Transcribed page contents

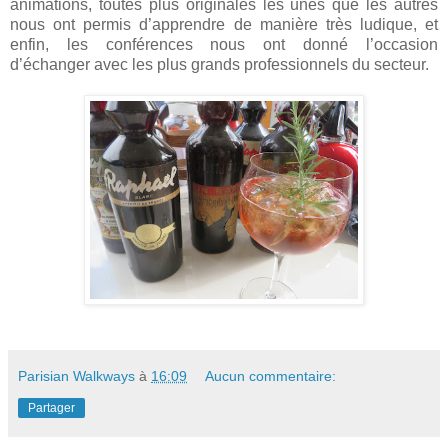
animations, toutes plus originales les unes que les autres
nous ont permis d’apprendre de manière très ludique, et
enfin, les conférences nous ont donné l’occasion
d’échanger avec les plus grands professionnels du secteur.
Parisian Walkways
à
16:09
Aucun commentaire:
Partager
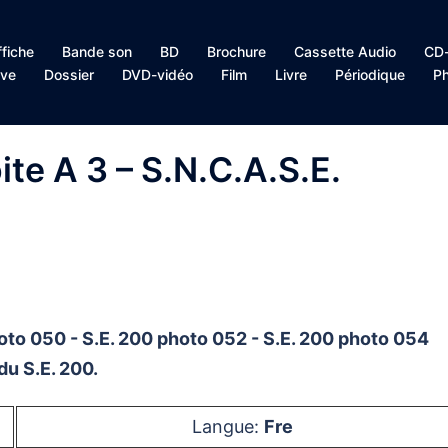
ffiche
Bande son
BD
Brochure
Cassette Audio
CD-
ive
Dossier
DVD-vidéo
Film
Livre
Périodique
Ph
ite A 3 – S.N.C.A.S.E.
hoto 050 - S.E. 200 photo 052 - S.E. 200 photo 054
du S.E. 200.
Langue:
Fre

_How to complete this task_. Reproduce each entry above word for word. Pictures are not part of the copy.

_Worked solution_.
animations, toutes plus originales les unes que les autres
nous ont permis d’apprendre de manière très ludique, et
enfin, les conférences nous ont donné l’occasion
d’échanger avec les plus grands professionnels du secteur.
Parisian Walkways
à
16:09
Aucun commentaire:
Partager
ffiche
Bande son
BD
Brochure
Cassette Audio
CD-
ive
Dossier
DVD-vidéo
Film
Livre
Périodique
Ph
ite A 3 – S.N.C.A.S.E.
hoto 050 - S.E. 200 photo 052 - S.E. 200 photo 054
du S.E. 200.
Langue:
Fre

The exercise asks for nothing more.